Progetto vincitore “Call for Entry 2014″

“Ho odiato mio padre per gran parte della mia vita”. Avevo appena cinque anni quando mio padre ebbe un crollo dovuto al disturbo bipolare e venne mandato in una clinica psichiatrica. Gli eventi traumatici che ne seguirono furono determinanti per la mia relazione con lui: attacchi violenti seguiti da intere giornate passate a dormire sul divano, doverlo recuperare e mettere a letto dopo l’ennesima sbronza, le telefonate nel cuore della notte quando non sapeva dove andare, i soldi per pagare la cauzione e tirarlo fuori di galera. Per gran parte della mia vita ho provato rabbia, imbarazzo e vergogna per chi e cosa era diventato. E’ morto nel 1992. Ho messo le sue ceneri dentro un armadio e mi sono lasciato tutto alle spalle – o almeno, questo è ciò che pensavo. Nel 2011 ho dato il via a un progetto fotografico intitolato Glove (Guanto), cercando di riuscire a ricreare un rapporto con mio padre esplorando quello che sarebbe potuto essere un rapporto normale, da adulti, con lui. Ho iniziato immaginando che lui vivesse con me, fotografando gli oggetti in casa mia che gli appartenevano: un portafogli sul comodino, il rasoio sul lavandino in bagno, un guanto da baseball nello sgabuzzino. Li ho fotografati in grande e direttamente, nel tentativo di dissolvere i ricordi nella mia testa di un uomo fragile, fallito, sostituendoli con immagini forti e mascoline. Un passo dopo l’altro, il processo si è integrato sempre più alle immagini create. Ho scavato nel suo passato professionale, scoprendo un uomo diverso da quello che avevo conosciuto – un uomo di cui potevo essere fiero: capitano della sua confraternita, miglior venditore a IBM e 3M, Presidente dei NY Jacees, MBA a Seton Hall (preso diversi anni DOPO il suo crollo psicologico). Ho fotografato un anello del college, un libro intitolato “Come farsi degli amici e influenzare gli altri”, una valigia. Immagini che hanno colmato un vuoto enorme con una storia ammirevole.

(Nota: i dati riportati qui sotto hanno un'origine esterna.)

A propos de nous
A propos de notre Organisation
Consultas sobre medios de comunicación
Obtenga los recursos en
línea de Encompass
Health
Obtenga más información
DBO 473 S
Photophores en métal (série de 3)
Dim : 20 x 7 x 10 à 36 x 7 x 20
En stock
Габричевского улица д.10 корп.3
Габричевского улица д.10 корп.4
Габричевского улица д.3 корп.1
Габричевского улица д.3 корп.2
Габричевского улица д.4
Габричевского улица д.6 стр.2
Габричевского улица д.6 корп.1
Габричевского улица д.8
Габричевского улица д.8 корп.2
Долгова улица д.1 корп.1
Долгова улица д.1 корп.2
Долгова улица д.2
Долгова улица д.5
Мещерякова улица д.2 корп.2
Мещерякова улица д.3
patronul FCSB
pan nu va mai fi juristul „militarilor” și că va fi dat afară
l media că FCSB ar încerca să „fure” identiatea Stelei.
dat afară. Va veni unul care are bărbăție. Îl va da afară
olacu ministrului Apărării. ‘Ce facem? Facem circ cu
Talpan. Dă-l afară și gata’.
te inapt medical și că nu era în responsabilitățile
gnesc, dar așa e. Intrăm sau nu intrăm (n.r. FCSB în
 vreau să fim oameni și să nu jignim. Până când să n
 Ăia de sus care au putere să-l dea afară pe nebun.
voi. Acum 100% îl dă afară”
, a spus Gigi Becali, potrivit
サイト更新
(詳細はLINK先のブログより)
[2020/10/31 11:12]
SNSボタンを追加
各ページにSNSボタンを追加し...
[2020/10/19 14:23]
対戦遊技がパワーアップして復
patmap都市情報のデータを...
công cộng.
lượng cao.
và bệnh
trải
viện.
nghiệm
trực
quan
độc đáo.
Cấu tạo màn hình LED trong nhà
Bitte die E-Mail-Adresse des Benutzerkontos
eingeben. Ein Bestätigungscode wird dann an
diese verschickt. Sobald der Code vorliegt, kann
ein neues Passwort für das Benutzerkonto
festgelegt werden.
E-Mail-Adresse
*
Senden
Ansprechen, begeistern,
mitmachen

Camilla Urso – Ekin Bayurgil

“le mie stanze”

Tutti siamo abitati da stanze che non conosciamo. Stanze che per paura, istinto di sopravvivenza, fedeltà alle origini, teniamo chiuse. Ignorate ma sorvegliate. In questo conflitto antico tra la necessità di proteggere il passato e quella di vomitarlo, ci siamo incontrate. E quest’incontro ci ha permesso di trovarle quelle stanze, e di farle respirare, abitando geografie emotive dove la parola, l’affanno, eredità di dolori irrisolti, ci impedivano di entrare. Ciò che ne è scaturito è un autoritratto relazionale: un autoritratto che è al contempo narrazione dell’una, dell’altra, e dell’impronta con cui ci muoviamo nel mondo. Un’esperienza fotografica di re-esistenza che ci ha permesso di ri-scattare la nostra storia grazie allo spazio-immagine contenitivo offerto dalla nostra relazione, e di sviluppare i nostri negativi in una nuova narrazione intelligibile e consapevole da cui finalmente potersi separare.